The international community has ignored our plight – FLN victims
Thursday, February 17, 2022
Desiree Ngirababyeyi,a victim with disability in his left leg due to fragments gives testimony in court. / Sam Ngendahimana

People who were affected by the 2018 FLN terror attacks have expressed concern about how the international community has paid less attention to them, and instead put focus on their tormentor, branding him as the victim.

Many of the victims of the attacks have lodged their appeal at the Court of Appeal, where they are protesting against the compensations that the High Court awarded them during the first instance trial.

This week on Wednesday, the judges continued with the appeal trial, spending time to listen to the plight of the victims concerning the losses they suffered and the compensations they believe they should have got.

The claimants include those whom the High Court did not give any compensation on grounds that they did not present enough evidence for the damages, and others who were awarded compensation but insist it was not enough considering the gravity of the damages they sustained.

During the attacks, at least nine unarmed civilians lost their lives, while more others were injured. Property was also destroyed or looted.

Among the people that testified on the day was Francoise Uwambaje, a woman who lost her husband in the Nyungwe attacks.
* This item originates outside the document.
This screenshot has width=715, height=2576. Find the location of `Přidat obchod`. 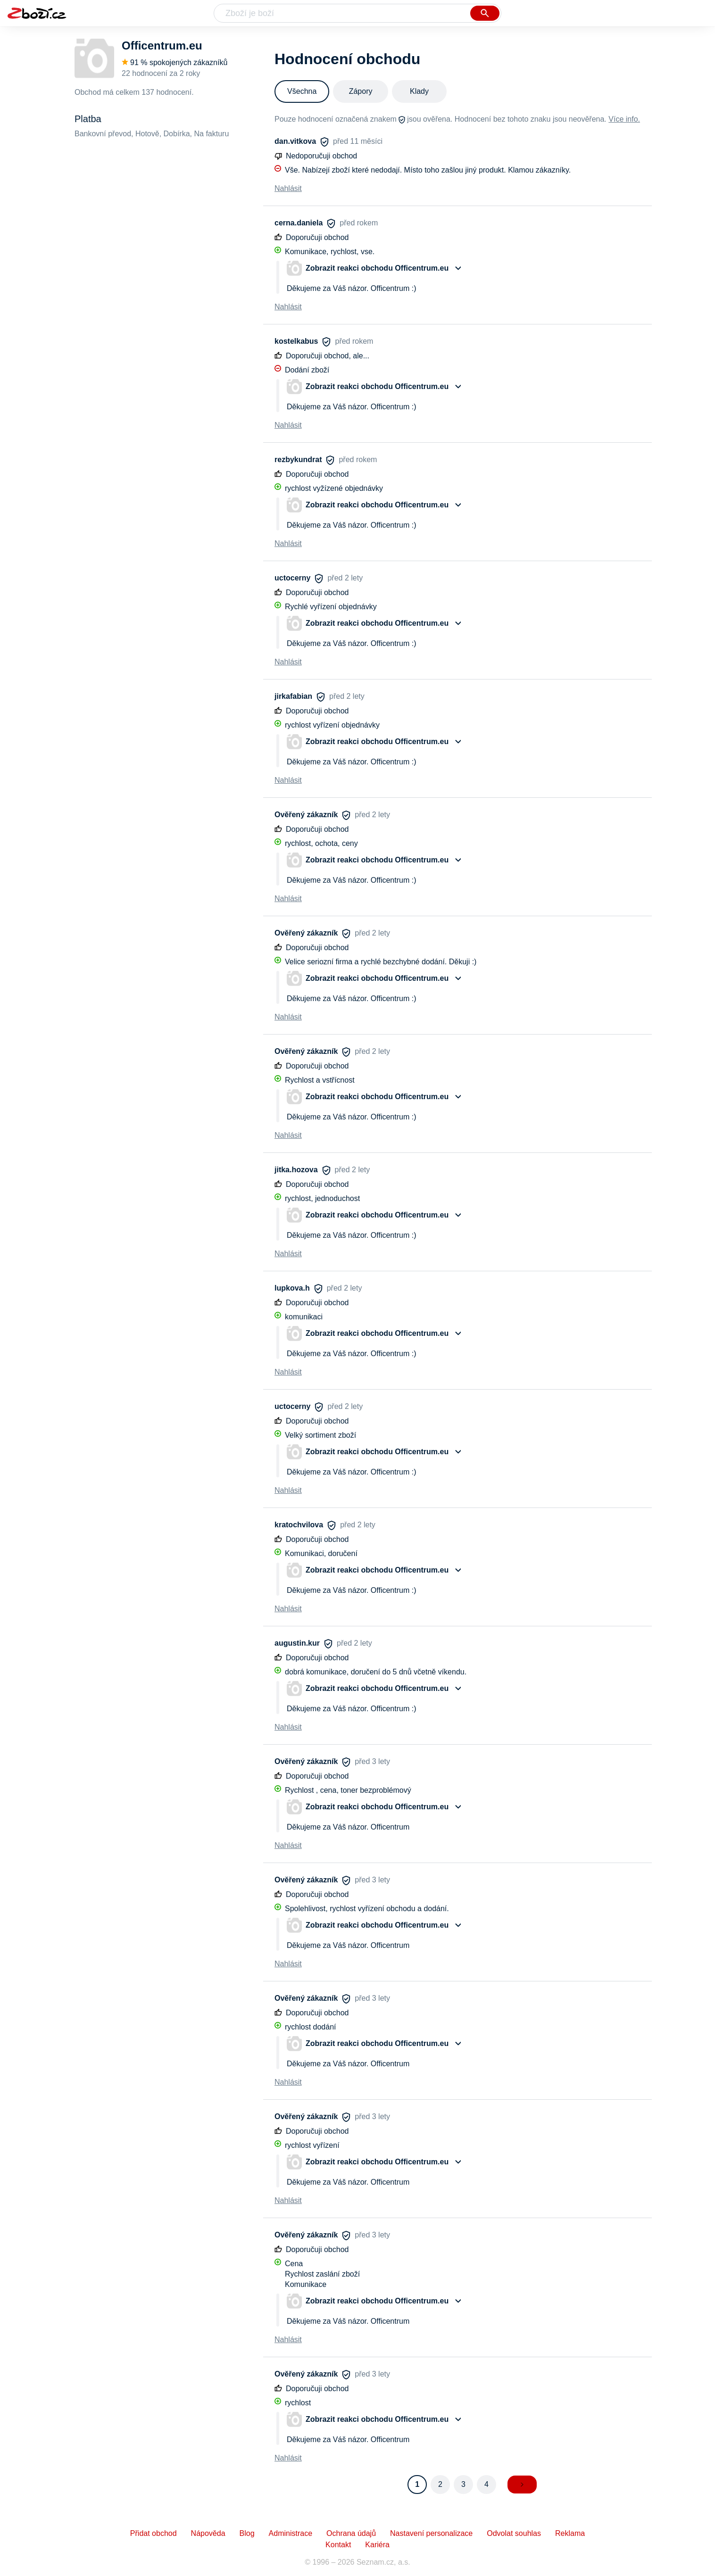 Přidat obchod is located at coordinates (153, 2533).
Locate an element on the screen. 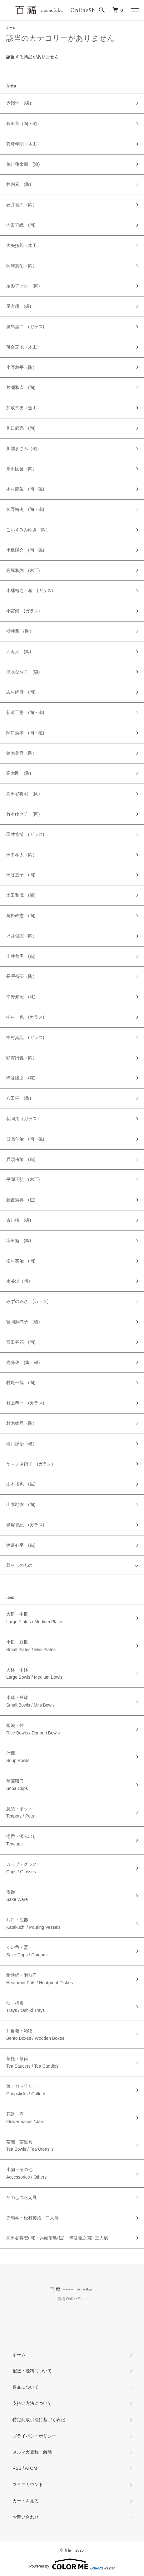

Her spouse, Dominic Habywarimana, a businessman was on his way back home to Rusizi, from Kigali where he had been engaged in some contractual work, when he fell into an FLN ambush.

"We expected him back home that day, but we waited for him in vain. Late in the night, I received a phone call informing me that there had been an attack in Nyungwe, and some people had been shot. I was told that my husband had sustained critical injuries,” she sorrowfully narrates.

When she received the news, she was devastated.

"It was impossible to perceive. It was hard for me to anticipate that such could happen to us,” she says.

The next morning, she traveled to Butare to visit him at the CHUB where he had been admitted.

Though she was rattled by the bad news, she hoped that Habyarimana would recover. Unfortunately, it was not the case.

 "When I arrived at the hospital, my elder sister who had reached the venue earlier came to me crying. She held me tight and asked me to be strong. She then broke the news of my husband’s death.”

"This was a tough moment. They took me to the mortuary where his body was. I felt like if they had not shown me his body, I could not believe that he had died. He was there in the mortuary, having a bandage around his belly. After seeing, I believed that it had really happened.”

From that day, she has lived a hard life, as she not only lost a lover and father of her 3 children, but a bread winner too who supported the family financially.

Besides struggling with feeding her children, taking care of their school fees among other needs, she has to answer very disturbing questions.

"One of my children once asked me, ‘Mum, you should show me Sankara. I want to ask him what my dad did to him that made him kill him,’” she narrates.

Ignored by international community

On that day, The New Times spoke to five other victims who had turned up for the court session. Except one of them, the rest said they had not seen a foreign journalist ask about their situation.

Uwambaje told The New Times that she is sad about how the victims of the case have been completely ignored by the international community and instead moved to glorify the man behind the creation of the militia group.

She was referring to Paul Rusesabagina, the founder of MRCD-FLN, who is still cast as a hero and victim by the international media.

Rusesabagina is also part of the FLN trial, though he boycotted the proceedings and was on first instance sentenced to 25 years in prison.

"Often, people feel pain if something is affecting them directly, so some people are treating our plight as a simple thing. But we are barely living and it is so painful because life would have been very different had my husband not been killed,” she says, amidst sobs.

The lower court awarded her only Rwf10 million in reparations, as opposed to the over 100 million that she had asked for.

Desiree Ngirababyeyi, another victim who lives with disability in his left leg due to fragments of an explosive that hit the bus he was driving told this newspaper:

 "Please speak for us and write about us, we are here in pain.”